Political poetry has documented the civil rights movement and many other equal rights movements, such as feminism. Now, because of technology and social media, poets are able to reach a far wider audience than ever before. Poets are spreading their messages and taking a stand on platforms such as YouTube and Instagram. People are having conversations about racism in their living rooms, in their workplaces, in the press—even in ASMR videos.
Education is one way to create lasting change as we work to eradicate racism from our world and our collective psyches, and throughout modern history, poetry has been one of the most profound ways to both teach and learn about the human experience. Let’s first look at some well-known poetry that is often taught during Black History Month and in literature classes, and then we’ll examine a contemporary poem that addresses the impact slavery and racism have on Black people living in America.
“I, TOO” BY LANGSTON HUGHES
I, too, sing America.
I am the darker brother.
They send me to eat in the kitchen
When company comes,
But I laugh,
And eat well,
And grow strong.
Tomorrow,
I’ll be at the table
When company comes.
Nobody’ll dare
Say to me,
“Eat in the kitchen,”
Then.
Besides,
They’ll see how beautiful I am
And be ashamed—
I, too, am America.
This well-known poem by Hughes is important for our understanding of racism because it documents segregation using the voice of a black speaker. According to Smithsonian historian David Ward, the poem “embodies that history at a particular point in the early 20th century when Jim Crow laws throughout the South enforced racial segregation; and argues against those who would deny that importance—and that presence.”
“STILL I RISE” BY MAYA ANGELOU
Maya Angelou was raised in the Jim Crow South. She overcame racism, trauma, and prejudice and published many books of poetry and prose. Her masterpiece, I Know Why the Caged Bird Sings, is an autobiography and coming-of-age story that has influenced many memoirists and novelists.

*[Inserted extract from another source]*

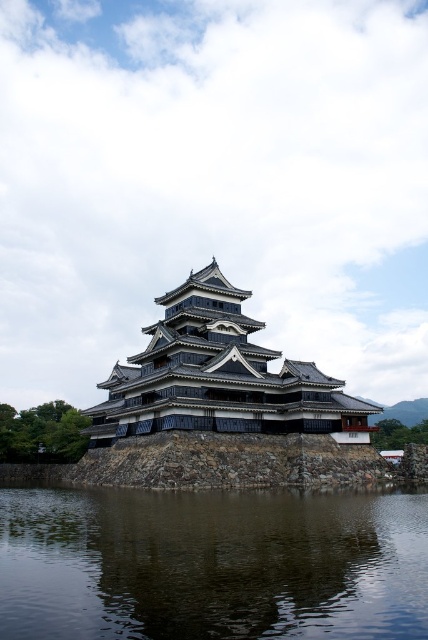 You are standing in front of Matsumoto Castle and want to take a photo of the castle reflected in the dark reflective water at center. Where should you position yourself to ensure the reflection is fully visible?

You should position yourself at point (211, 564) where the dark reflective water at center is located to ensure the reflection is fully visible.

You are a visitor standing in front of Matsumoto Castle. You notice the dark reflective water at center and the black stone fort at center. Which of these two elements takes up more space in the scene?

The black stone fort at center occupies more space than the dark reflective water at center. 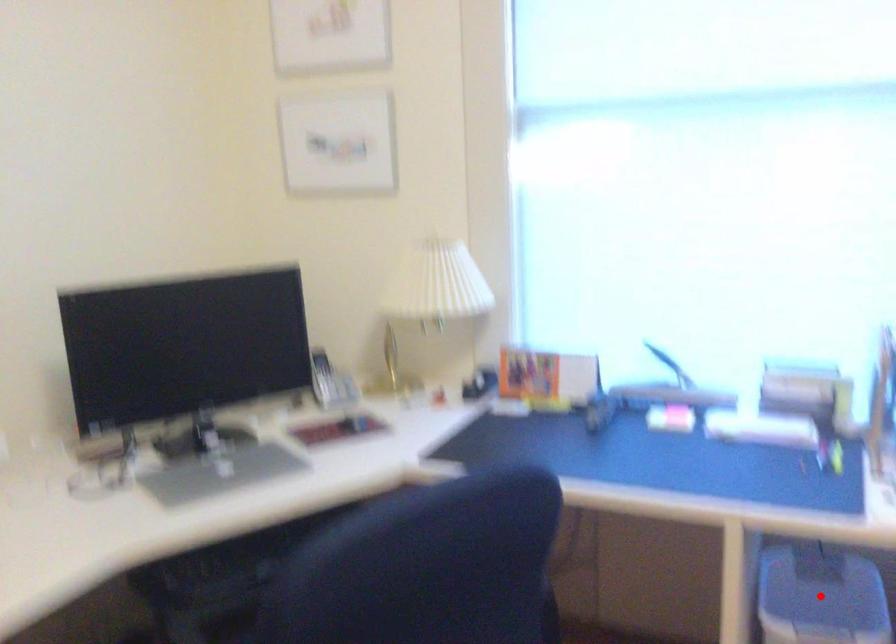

In the lyrical poem “Still I Rise,” Angelou showcases her strength, spirit, and determination to defeat oppression, racism, and hate speech. The memorable ending honors the struggle and pain of African-Americans who were victims of slavery:
“Out of the huts of history’s shame
I rise
Up from a past that’s rooted in pain
I rise
I’m a black ocean, leaping and wide,
Welling and swelling I bear in the tide.
Leaving behind nights of terror and fear
I rise
Into a daybreak that’s wondrously clear
I rise
Bringing the gifts that my ancestors gave,
I am the dream and the hope of the slave.
I rise
I rise
I rise.”
“VIEWING A KKK UNIFORM AT THE CIVIL RIGHTS INSTITUTE” BY ASHLEY M. JONES
In 2016, I watched Ashley Jones read this powerful poem at Books and Books in Miami from her debut poetry book, Magic City Gospel, winner of the 2015 Rona Jaffe Foundation Writer’s Award. The poem is a lyrical reflection of her experience observing a KKK uniform at the Civil Rights Institute in Birmingham, Alabama. She provides in concrete and vivid detail the experience of being so close to a uniform that is a literal representation of racism:
All you can really tell at first
is that it was starched.
Some Betty Sue, Marge, Jane,
some proper girl
with a great black iron
made those corners sharp.
The hood, white and ablaze
with creases,
body flat and open
for husband, brother, son.
Behind the glass,
it seems frozen, waiting
for summer night
to melt it into action,
for the clean white flame
of God to awaken its limbs.
In front of it, you are dwarfed—
you imagine a pair of pupils
behind the empty holes
of the mask.
Behind the stiff cotton,
would the eyes squint
to see through small white slits,
or would they open wide
as a burning house
to hunt you down
until you pooled
like old rope
before them?
Jones imagines the uniform taking on the life of the energy of the person who wore it, and then the fear of the speaker becomes the fear of the reader as they are hunted and haunted by this uniform.
Jones powerfully depicts the traumatic history of racism living on through remnants of the past and how this trauma affects Black people today. Through the Library of Congress, I was able to find a photograph of the very KKK uniform that Jones based her poem on, and its hateful energy is visible even from the safety of a computer screen. We cannot even imagine the cruelty of its limbs coming to life as it once did in Alabama.